Table 1 shows the determined amount of oil in the seeds and the chemical properties of the fruit oils extracted from P. lentiscus and Quercus. The crude fat content of the P. lentiscus fruit varied from 32.8% for black fruits to 11.70% red fruits (w/w). The amount extracted from the acorn was 9% (w/w) from the two species of Quercus, which is consistent with previous findings that reported an oil content of 7–10% [11, 14]. These results indicated that the black fruit of P. lentiscus can be considered as an oleaginous seed as in peanut, olive, sunflower and cotton seeds which possess (30–45% oil content) . Although the acorn cannot be considered as an oil-bearing seed, its oil content was in the range of other vegetable materials that are used for their health components or their industrial or pharmaceutical applications, as in the case of wheat germs (less than 10% fat content).
The acid value was high in the four oils and specifically in the red P. lentiscus fruit (24.0 mg KOH/g) which indicates that the oils contain a huge amount of free fatty acids. High values of the acidity in the oils are perhaps due to the bad conservation of the fruits before extraction and analysis or to the incomplete ripeness of the seeds. The relatively high iodine value in the four oils may be indicative of the presence of many unsaturated bonds and would certainly contain more unsaturated fatty acids and can thus be grouped as drying oils. Saponification values varied among in the oils and were highest in the Quercus (160.3–166.7 mg KOH/g); the lowest value was in red seeds oil of P. lentiscus (130.5 mg KOH/g). Because there is an inverse relationship between saponification value and weight of fatty acids in the oils, it can be assumed that the oils hold fatty acids with 16–18 carbon atoms with a significant amount of saturated fatty acids in the case of the P. lentiscus oil.
Except for the acid value, the chemical examinations of the oils as used in this study were in agreement with the other vegetables oils reported in the literature .
The FAME composition of the oils of the species is shown in Table 2. Seven fatty acids were identified in the seed oils. Individual percentages of each fatty acid are given in Table 2. The saturated fatty acids in the oils or triglycerides are palmitic and stearic; however palmitic acid was the major saturated fatty acid constituent, ranging from 16.3 to 19.5% in the oils and from 13.00 to 22.1% in the triglycerides of the oils. Stearic acid was detected in lower amount in the fruit oil of P. lentiscus only (0.7–1.7%).

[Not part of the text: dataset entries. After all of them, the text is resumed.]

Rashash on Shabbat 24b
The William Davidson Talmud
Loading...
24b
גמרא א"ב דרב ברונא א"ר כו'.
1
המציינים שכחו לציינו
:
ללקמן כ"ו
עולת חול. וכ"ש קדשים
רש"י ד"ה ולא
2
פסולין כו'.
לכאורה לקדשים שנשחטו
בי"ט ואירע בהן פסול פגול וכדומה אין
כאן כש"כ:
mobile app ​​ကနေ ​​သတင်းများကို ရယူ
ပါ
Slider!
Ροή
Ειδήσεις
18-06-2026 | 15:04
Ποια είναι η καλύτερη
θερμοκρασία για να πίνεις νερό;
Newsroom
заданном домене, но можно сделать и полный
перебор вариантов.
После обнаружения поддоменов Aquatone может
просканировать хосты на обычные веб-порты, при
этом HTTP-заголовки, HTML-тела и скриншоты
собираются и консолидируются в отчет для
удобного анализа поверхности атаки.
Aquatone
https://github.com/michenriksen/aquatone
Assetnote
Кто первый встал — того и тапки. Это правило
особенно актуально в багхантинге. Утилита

Concerning the unsaturated acids, C18:1 and C18:2 were detected in all oils. C18:1 acid was determined to be the dominant fatty acids in the oils and TAG with 55.3–64.9% in the oils and 49.9–70.1% in the TAG. For the C18:2 acid the content was from 17.6–28.4% in the oils and 16.1–32.5% in the TAG. C18:2 acid was found only in the acorns seeds in very tiny amount that did not exceed 0.93% in the two oils. C16:1 acid was found only in two oils of P. lentiscus fruit with 1.0% in the red seed and 2.1% in the black one. However C20:1 acid was detected in the oil and TAG of Quercus suber species only. The content was ranged from 0.5–1.11% respectively.

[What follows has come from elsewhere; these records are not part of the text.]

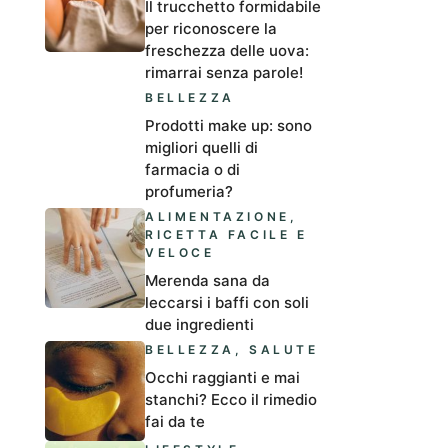
Il trucchetto formidabile
per riconoscere la
freschezza delle uova:
rimarrai senza parole!
BELLEZZA
Prodotti make up: sono
migliori quelli di
farmacia o di
profumeria?
ALIMENTAZIONE
,
RICETTA FACILE E
VELOCE
Merenda sana da
leccarsi i baffi con soli
due ingredienti
BELLEZZA
,
SALUTE
Occhi raggianti e mai
stanchi? Ecco il rimedio
fai da te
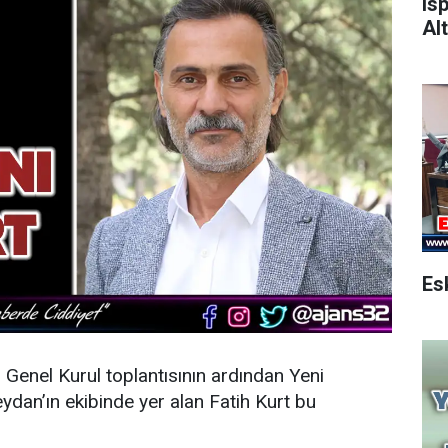
Is
Alt
n Genel Kurul toplantısının ardından
Yeni
dan’ın ekibinde yer alan Fatih Kurt bu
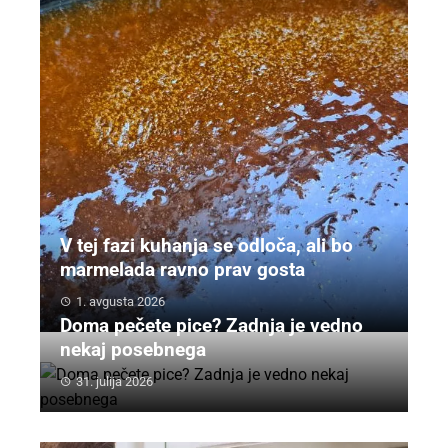
V tej fazi kuhanja se odloča, ali bo
marmelada ravno prav gosta
1. avgusta 2026
Doma pečete pice? Zadnja je vedno
nekaj posebnega
31. julija 2026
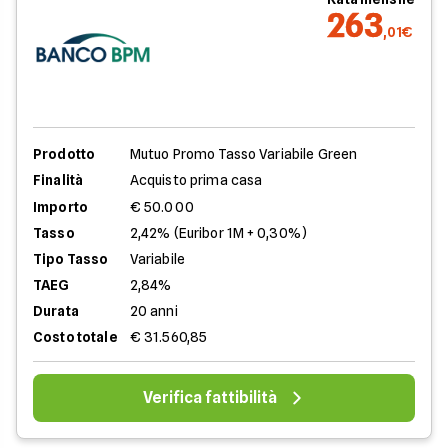
263
,01€
Prodotto
Mutuo Promo Tasso Variabile Green
Finalità
Acquisto prima casa
Importo
€ 50.000
Tasso
2,42% (Euribor 1M + 0,30%)
Tipo Tasso
Variabile
TAEG
2,84%
Durata
20 anni
Costo totale
€ 31.560,85
Verifica fattibilità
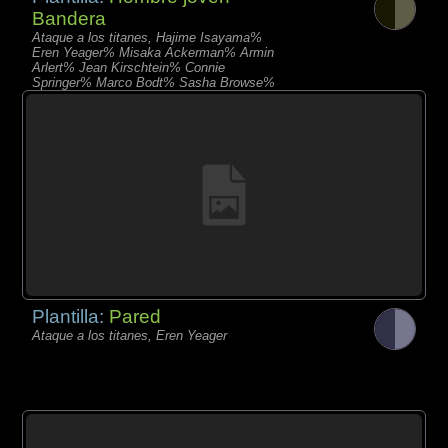
Bandera
Ataque a los titanes, Hajime Isayama%
Eren Yeager% Misaka Ackerman% Armin
Arlert% Jean Kirschtein% Connie
Springer% Marco Bodt% Sasha Browse%
Annie Leonhardt% Christa Lenz
Plantilla:
Pared
Ataque a los titanes, Eren Yeager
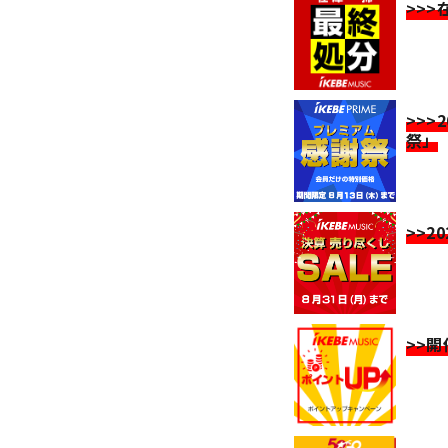
>>
>>>
祭」
>>2
>>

The unsaturated fatty acids were predominant in all oils as confirmed by the iodine value test (78.6 and 109.0). However, the oleic acid was the main fatty acid in the present study. Oleic and linoleic acids are the major fatty acids reported in Spanish acorn oil (Quercus ssp) . Also, our results for P. lentiscus fruit oil agree well with the data recorded by Ucciani in his dictionary .
Our study of the fatty acid composition in the acorn showed identical values for oleic acid in the olive oil. The monounsaturated fatty acids such as oleic acid have great importance because of their nutritional implication and effect on oxidative stability of oils .
The profile of fatty acids confirms the similarity between Quercus and P. lentiscus oils and other edible vegetable oils such as sunflower, peanut, cotton, olive and avocado. The unsaturated/saturated ratio (ratio of the sum of unsaturated FA to the sum of saturated FA) was generally high, and this high value gives these oils a good prevention of oxidation.
Based on our study, the seeds of P. lentiscus and Quercus are good sources of oil. The oils have similar but not identical fatty acid composition and contain a many amount of unsaturated fatty acids. Better knowledge on the composition properties of the seeds would assist in efforts to achieve industrial application of these plants. The data on chemical composition of the fruits should be useful for educational purposes and for compiling local food composition tables.
Further studies are needed for the valorisation of unsaponifiable matters in the oils of P. lentiscus and Quercus and also to determine composition of the amino acid and phenolic compounds.